Il direttore risponde. Profughi e migranti: sofismi, pregiudizi e il dovere di sgombrare lo sguardo
Caro direttore,
rivolgo anche a lei, in maniera esplicita, una domanda posta a molti, ma alla quale nessuno ha mai risposto: esule o profugo è quella persona che per sfuggire a persecuzioni e/o a situazioni di pericolo per eventi bellici, lascia il suo Paese. Ritengo che tale scelta sia giusta anzi, in talune circostanze, anche doverosa.
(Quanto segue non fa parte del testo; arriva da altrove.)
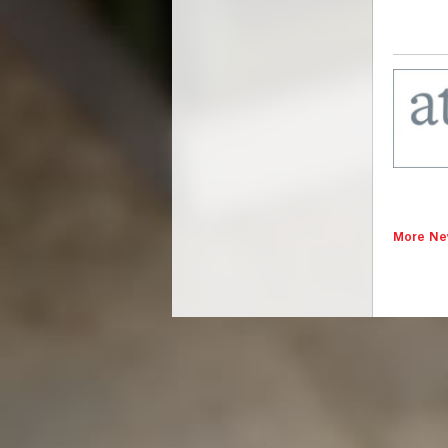
More Ne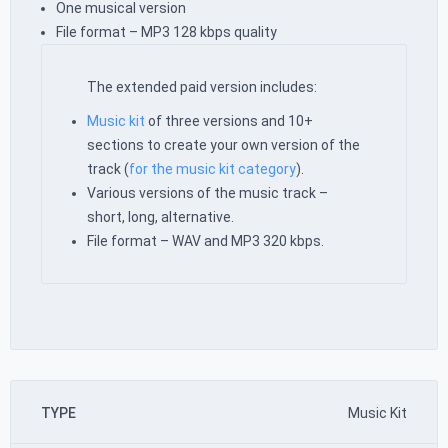
One musical version
File format – MP3 128 kbps quality
The extended paid version includes:
Music kit
of three versions and 10+
sections to create your own version of the
track (
for the music kit category
).
Various versions of the music track –
short, long, alternative.
File format – WAV and MP3 320 kbps.
TYPE
Music Kit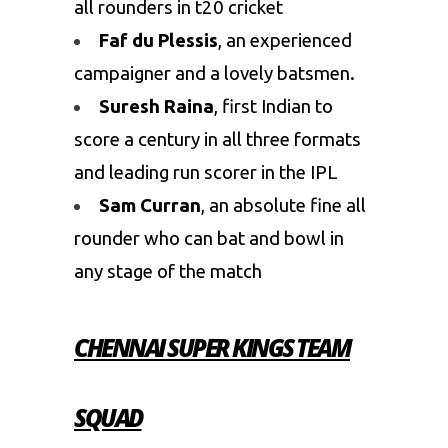
all rounders in t20 cricket
Faf du Plessis
, an experienced
campaigner and a lovely batsmen.
Suresh Raina
, first Indian to
score a century in all three formats
and leading run scorer in the IPL
Sam Curran
, an absolute fine all
rounder who can bat and bowl in
any stage of the match
CHENNAI SUPER KINGS TEAM
SQUAD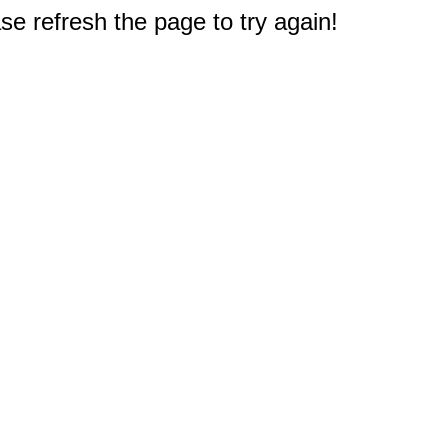
e refresh the page to try again!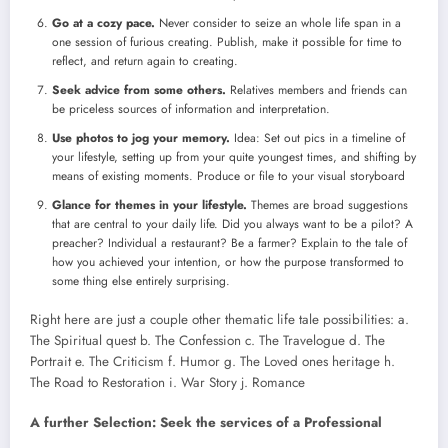
Go at a cozy pace.
Never consider to seize an whole life span in a
one session of furious creating. Publish, make it possible for time to
reflect, and return again to creating.
Seek advice from some others.
Relatives members and friends can
be priceless sources of information and interpretation.
Use photos to jog your memory.
Idea: Set out pics in a timeline of
your lifestyle, setting up from your quite youngest times, and shifting by
means of existing moments. Produce or file to your visual storyboard
Glance for themes in your lifestyle.
Themes are broad suggestions
that are central to your daily life. Did you always want to be a pilot? A
preacher? Individual a restaurant? Be a farmer? Explain to the tale of
how you achieved your intention, or how the purpose transformed to
some thing else entirely surprising.
Right here are just a couple other thematic life tale possibilities: a.
The Spiritual quest b. The Confession c. The Travelogue d. The
Portrait e. The Criticism f. Humor g. The Loved ones heritage h.
The Road to Restoration i. War Story j. Romance
A further Selection: Seek the services of a Professional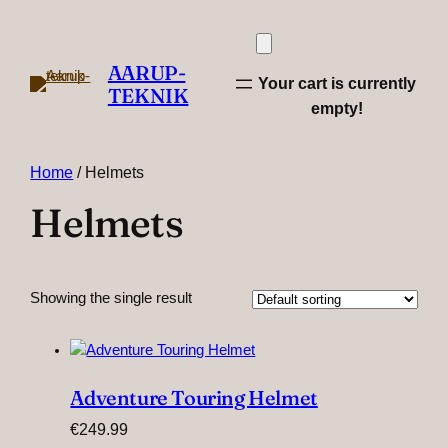
AARUP-
Your cart is currently
TEKNIK
empty!
Home
/ Helmets
Helmets
Showing the single result
Adventure Touring Helmet
€
249.99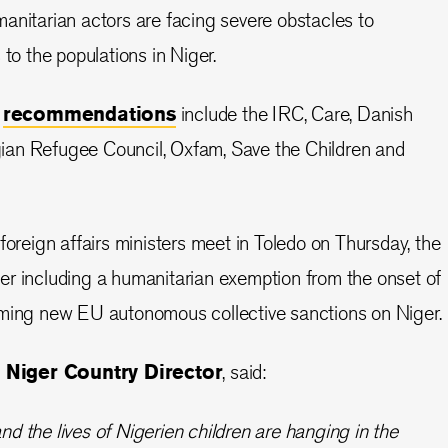
anitarian actors are facing severe obstacles to
 to the populations in Niger.
e
recommendations
include the IRC, Care, Danish
an Refugee Council, Oxfam, Save the Children and
foreign affairs ministers meet in Toledo on Thursday, the
er including a humanitarian exemption from the onset of
oming new EU autonomous collective sanctions on Niger.
 Niger Country Director
, said:
and the lives of Nigerien children are hanging in the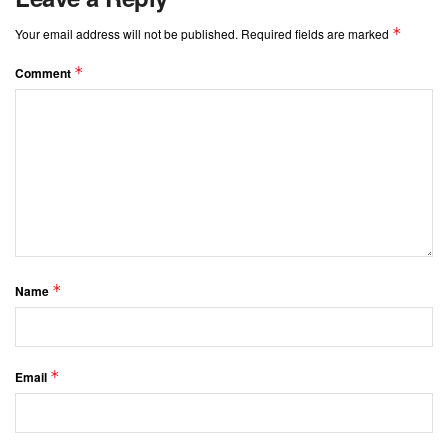
*
Your email address will not be published.
Required fields are marked
*
Comment
*
Name
*
Email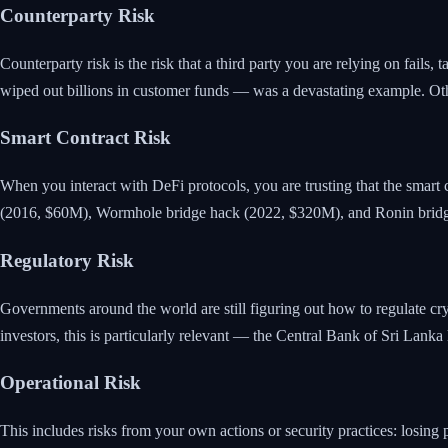
Counterparty Risk
Counterparty risk is the risk that a third party you are relying on fails,
wiped out billions in customer funds — was a devastating example. O
Smart Contract Risk
When you interact with DeFi protocols, you are trusting that the smart c
(2016, $60M), Wormhole bridge hack (2022, $320M), and Ronin brid
Regulatory Risk
Governments around the world are still figuring out how to regulate cryp
investors, this is particularly relevant — the Central Bank of Sri Lank
Operational Risk
This includes risks from your own actions or security practices: losing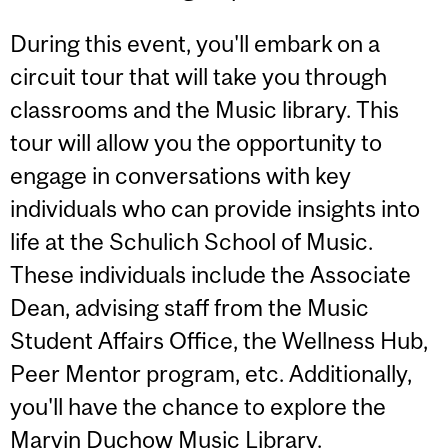
During this event, you'll embark on a
circuit tour that will take you through
classrooms and the Music library. This
tour will allow you the opportunity to
engage in conversations with key
individuals who can provide insights into
life at the Schulich School of Music.
These individuals include the Associate
Dean, advising staff from the Music
Student Affairs Office, the Wellness Hub,
Peer Mentor program, etc. Additionally,
you'll have the chance to explore the
Marvin Duchow Music Library.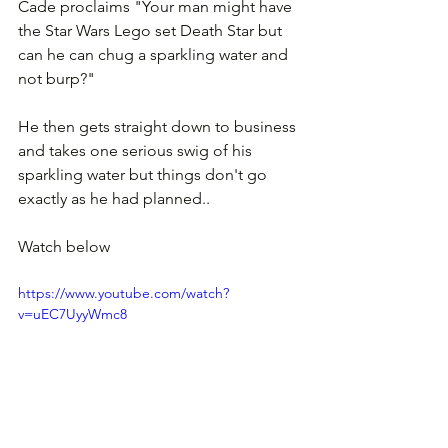
Cade proclaims "Your man might have 
the Star Wars Lego set Death Star but 
can he can chug a sparkling water and 
not burp?"
He then gets straight down to business 
and takes one serious swig of his 
sparkling water but things don't go 
exactly as he had planned..
Watch below
https://www.youtube.com/watch?
v=uEC7UyyWmc8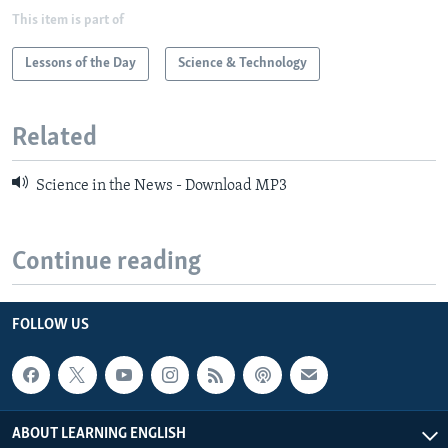
This item is part of
Lessons of the Day
Science & Technology
Related
Science in the News - Download MP3
Continue reading
FOLLOW US
ABOUT LEARNING ENGLISH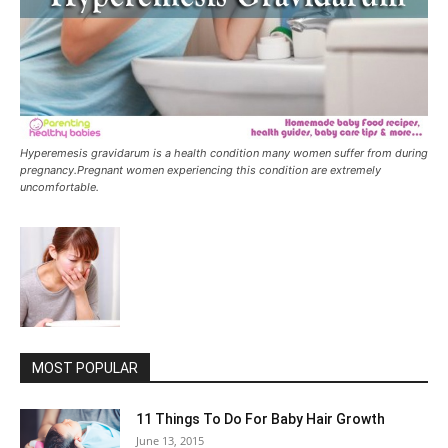
Hyperemesis gravidarum is a health condition many women suffer from during
pregnancy.Pregnant women experiencing this condition are extremely
uncomfortable.
MOST POPULAR
11 Things To Do For Baby Hair Growth
June 13, 2015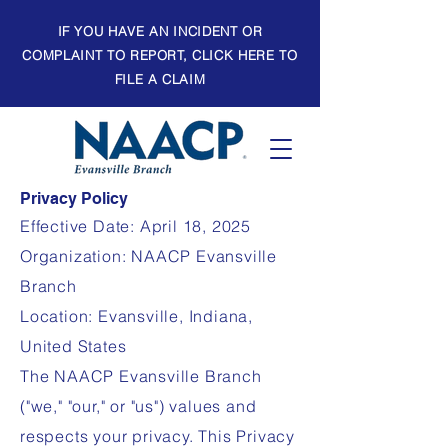
IF YOU HAVE AN INCIDENT OR
COMPLAINT TO REPORT, CLICK HERE TO
FILE A CLAIM
Privacy Policy
Effective Date: April 18, 2025
Organization: NAACP Evansville
Branch
Location: Evansville, Indiana,
United States
The NAACP Evansville Branch
("we," "our," or "us") values and
respects your privacy. This Privacy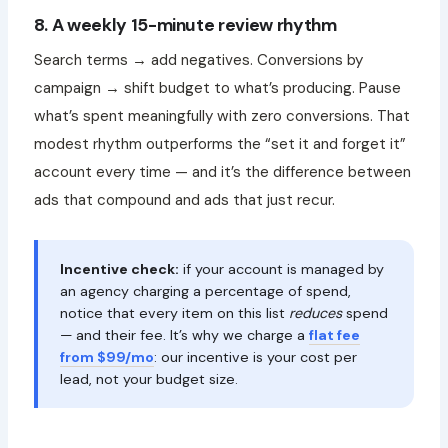
8. A weekly 15-minute review rhythm
Search terms → add negatives. Conversions by
campaign → shift budget to what’s producing. Pause
what’s spent meaningfully with zero conversions. That
modest rhythm outperforms the “set it and forget it”
account every time — and it’s the difference between
ads that compound and ads that just recur.
Incentive check:
if your account is managed by
an agency charging a percentage of spend,
notice that every item on this list
reduces
spend
— and their fee. It’s why we charge a
flat fee
from $99/mo
: our incentive is your cost per
lead, not your budget size.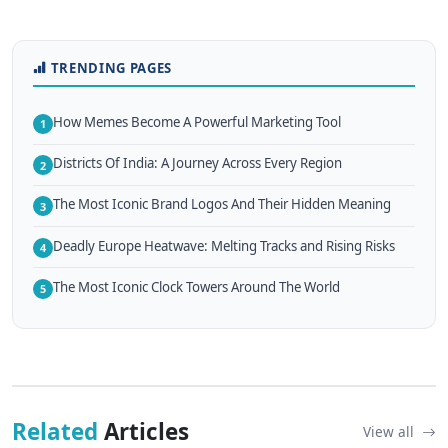
TRENDING PAGES
How Memes Become A Powerful Marketing Tool
1
Districts Of India: A Journey Across Every Region
2
The Most Iconic Brand Logos And Their Hidden Meaning
3
Deadly Europe Heatwave: Melting Tracks and Rising Risks
4
The Most Iconic Clock Towers Around The World
5
Related
Articles
View all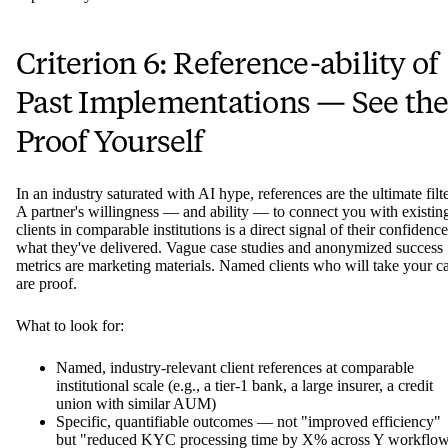
Criterion 6: Reference-ability of
Past Implementations — See th
Proof Yourself
In an industry saturated with AI hype, references are the ultimate filte
A partner's willingness — and ability — to connect you with existin
clients in comparable institutions is a direct signal of their confidence
what they've delivered. Vague case studies and anonymized success
metrics are marketing materials. Named clients who will take your ca
are proof.
What to look for:
Named, industry-relevant client references at comparable
institutional scale (e.g., a tier-1 bank, a large insurer, a credit
union with similar AUM)
Specific, quantifiable outcomes — not "improved efficiency"
but "reduced KYC processing time by X% across Y workflo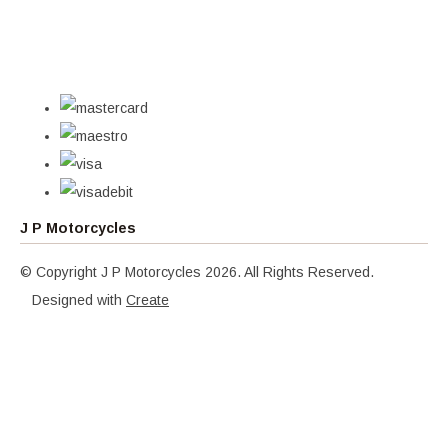
J P Motorcycles
© Copyright J P Motorcycles 2026. All Rights Reserved.
Designed with
Create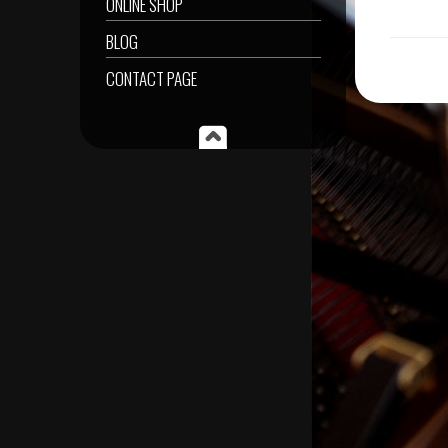
ONLINE SHOP
BLOG
CONTACT PAGE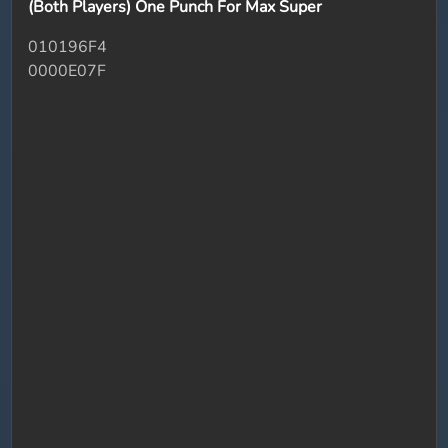
(Both Players) One Punch For Max Super
010196F4
0000E07F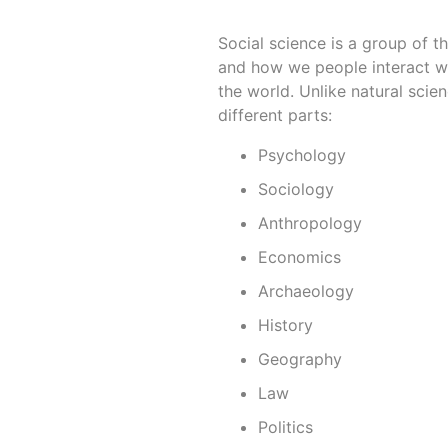
Social science is a group of th
and how we people interact wi
the world. Unlike natural scie
different parts:
Psychology
Sociology
Anthropology
Economics
Archaeology
History
Geography
Law
Politics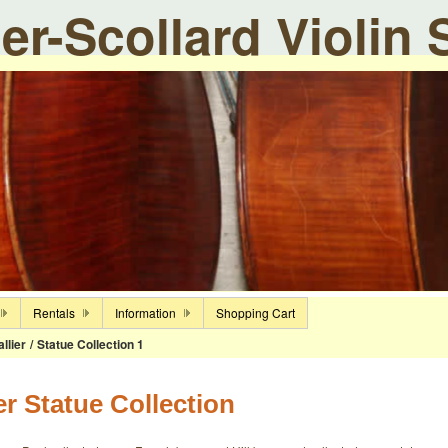
ier-Scollard Violin
Rentals
Information
Shopping Cart
llier
/
Statue Collection 1
er Statue Collection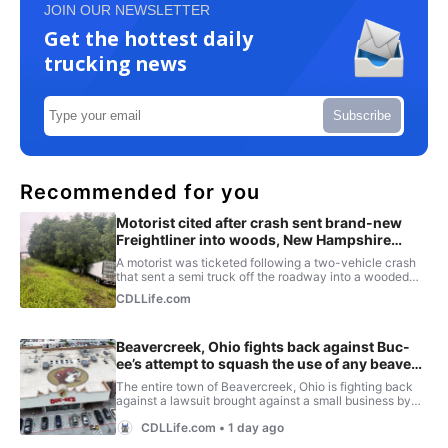
JOIN OUR NEWSLETTER
Get the hottest daily
trucking news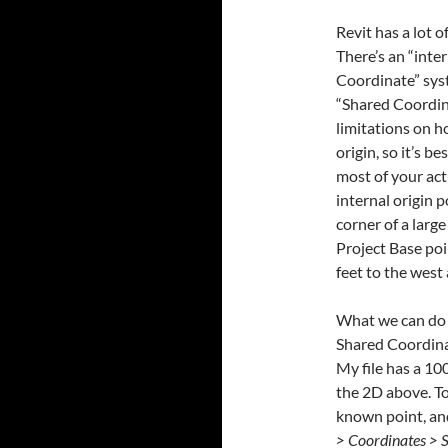
Revit has a lot 
There’s an “inte
Coordinate” syst
“Shared Coordina
limitations on h
origin, so it’s 
most of your act
internal origin p
corner of a large
Project Base poin
feet to the west 
What we can do i
Shared Coordina
My file has a 100
the 2D above. To
known point, and
> Coordinates > S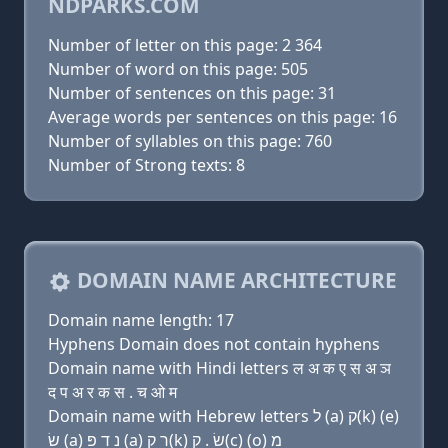
NDPARKS.COM
Number of letter on this page: 2 364
Number of word on this page: 505
Number of sentences on this page: 31
Average words per sentences on this page: 16
Number of syllables on this page: 760
Number of Strong texts: 8
DOMAIN NAME ARCHITECTURE
Domain name length: 17
Hyphens Domain does not contain hyphens
Domain name with Hindi letters ल अ क ए स अ ञ
द प अ र क स . च ओ म
Domain name with Hebrew letters ל (a) ק(k) (e)
שׂ (a) נ ד פּ (a) ר ק(k) שׂ . ק(c) (ο) מ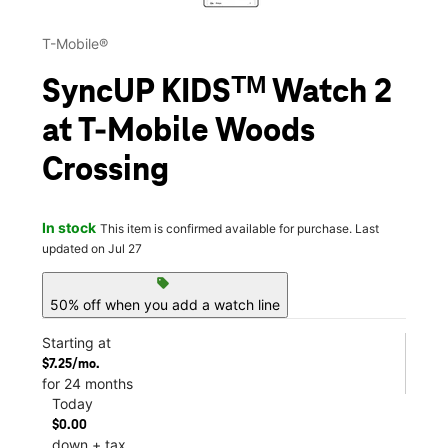
T-Mobile®
SyncUP KIDSᵀᴹ Watch 2
at T-Mobile Woods
Crossing
In stock
This item is confirmed available for purchase. Last
updated on Jul 27
sell
50% off when you add a watch line
Starting at
$7.25/mo.
for 24 months
Today
$0.00
down + tax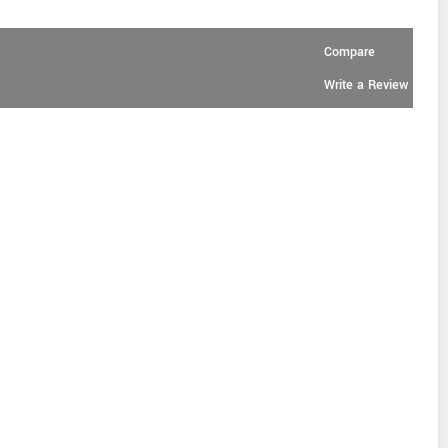
Compare
Write a Review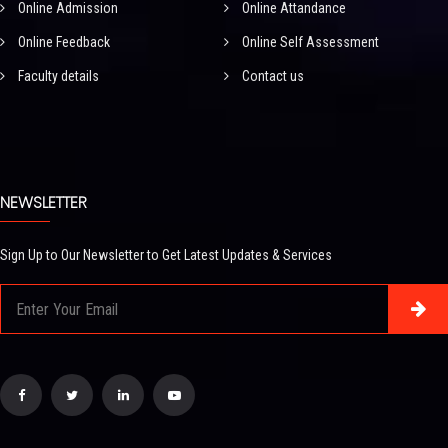
Online Admission
Online Attandance
Online Feedback
Online Self Assessment
Faculty details
Contact us
NEWSLETTER
Sign Up to Our Newsletter to Get Latest Updates & Services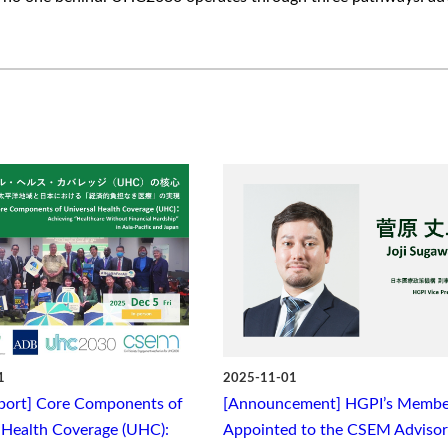
1
2025-11-01
port] Core Components of
[Announcement] HGPI’s Membe
 Health Coverage (UHC):
Appointed to the CSEM Adviso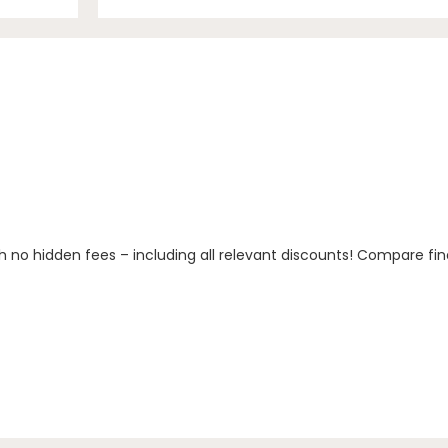
h no hidden fees – including all relevant discounts! Compare fin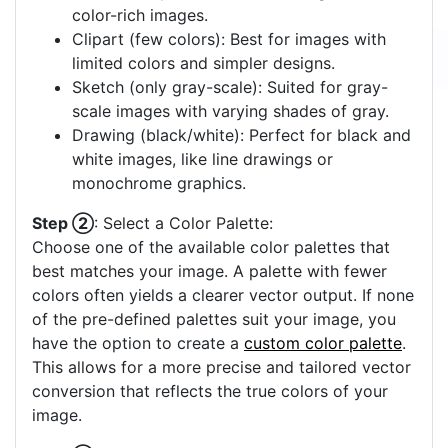
color-rich images.
Clipart (few colors): Best for images with
limited colors and simpler designs.
Sketch (only gray-scale): Suited for gray-
scale images with varying shades of gray.
Drawing (black/white): Perfect for black and
white images, like line drawings or
monochrome graphics.
Step ②
: Select a Color Palette:
Choose one of the available color palettes that
best matches your image. A palette with fewer
colors often yields a clearer vector output. If none
of the pre-defined palettes suit your image, you
have the option to create a
custom color palette
.
This allows for a more precise and tailored vector
conversion that reflects the true colors of your
image.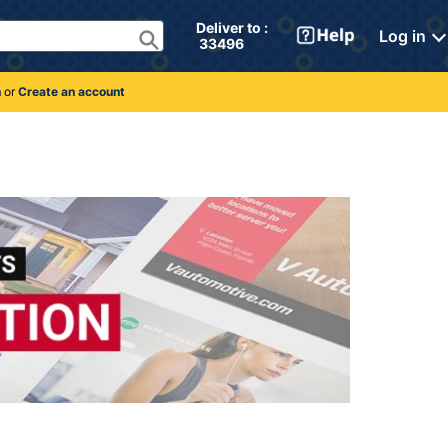
Deliver to : 
Log in
 33496 
n
or
Create an account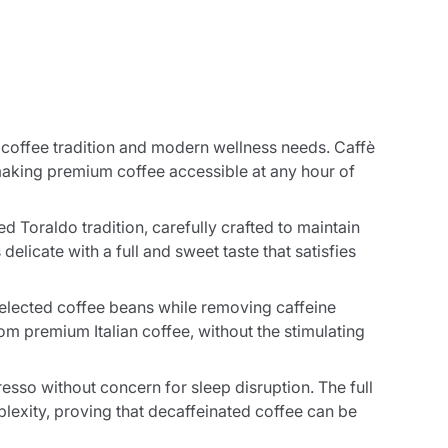
 coffee tradition and modern wellness needs. Caffè
making premium coffee accessible at any hour of
Toraldo tradition, carefully crafted to maintain
delicate with a full and sweet taste that satisfies
 selected coffee beans while removing caffeine
om premium Italian coffee, without the stimulating
resso without concern for sleep disruption. The full
lexity, proving that decaffeinated coffee can be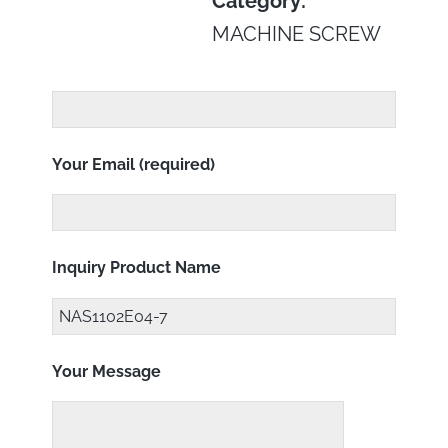
Category:
MACHINE SCREW
Your Email (required)
Inquiry Product Name
Your Message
Una volta che i profughi lasciano il loro Paese, lasciano anche i motivi per i quali sono partiti: al di qua del confine, nessuno li perseguita più ed il teatro di guerra non gli corre certo dietro; pertanto, fermo restando che sono profughi, non ci sono motivi di effettuare ulteriori spostamenti, che renderebbero più complicato anche il rientro in patria, quando nella stessa, la situazione si fosse normalizzata. Ricordo che questa mia impostazione della problematica, è condivisa dalla quasi totalità dei profughi, che nel mondo sono circa 70 milioni persone. C’è invece circa un 2% di profughi che evidentemente ha buone possibilità economiche, che ritiene che l’esser profugo gli dia il diritto di andare a tutti i costi (anche a costo della morte propria e dei propri figli) dove per lui è più vantaggioso. In questo pensiero (qui sta la domanda), non trova un egoistico sfruttamento a proprio vantaggio della situazione di partenza, e dato che la prosecuzione del viaggio, non è dovuta a situazioni di pericolo (anzi ne può trovare di altro tipo) che sia evidente che la motivazione non sia altro che quella economica, e che pertanto non ha senso e non è giusto che chi sceglie questa opzione, abbia dei privilegi rispetto ai normali migranti economici? Ricordando come il silenzio sia la più esaustiva delle risposte, distintamente la saluto.